Tied for number 1 on the world’s most venomous spider list, it’s the deadly funnel-web spider! The funnel-web spider has also earned a reputation of being one of the most aggressive spiders around. So, they not only look fierce… they are fierce! There are around 30 known species of funnel-web spiders; many of which are capable of delivering a very painful and potentially lethal bite. They, like most all spiders, are sexually dimorphic (females are much larger than the males).
First the Stats…
Scientific name: Atrax robustus
Length: 1 inch (male) | 1.4 inches (female) – Plus their 4+ inch legspan
Fang size: Roughly 1/4 of the spider’s body length
Lifespan: Up to 8+ years
Now on to the Facts!
1.) From 1927 to 1981, there have been 13 recorded deaths due to the male funnel-web spider. Fortunately, antivenom was created in 1981.

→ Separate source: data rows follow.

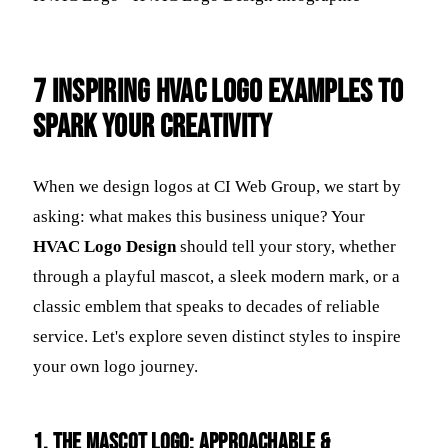
7 Inspiring HVAC Logo Examples to
Spark Your Creativity
When we design logos at CI Web Group, we start by
asking: what makes this business unique? Your
HVAC Logo Design
should tell your story, whether
through a playful mascot, a sleek modern mark, or a
classic emblem that speaks to decades of reliable
service. Let's explore seven distinct styles to inspire
your own logo journey.
1. The Mascot Logo: Approachable &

2.) Envenomation affects include: breathing and circulatory issues, tears, drooling, muscle spasms, diarrhea, and vomiting. All or some of these happen within 10 to 30 minutes after being bitten.
3.) 1 in 6 bites are serious! If you get bitten by the funnel-web spider, you should seek help immediately. The venom is fast-acting and potentially lethal if not treated within a matter of hours.
4.) They can be found in Sydney, extending north to the Central Coast and south to the Illawarra region, and west to the Blue Mountains in New South Wales.
5.) Male funnel-web spiders typically live alone. Females have been found to live in colonies of up to and over 100 spiders!
But wait, there’s more on the funnel-web spider!
6.) They should not ever be handled without taking substantial precautions, due to the fact that their fangs have been known to penetrate soft shoes and even fingernails!
7.) Their prey consists of insects, small reptiles, and amphibians.
Did you know…?
Seven of the deaths caused by the funnel-web spider were children!
8.) Funnel Web Spiders live in burrows in the ground, or in stumps, tree trunks, or ferns. Their burrows are lined with white silk and several strong strands of silk extending from the entrance.
9.) The cocktail of toxins delivered are called atracotoxins (ACTX).
10.) About 10% – 25% of their bites are venomous. They produce “dry” bites (bites without delivering venom) less frequently than other spiders.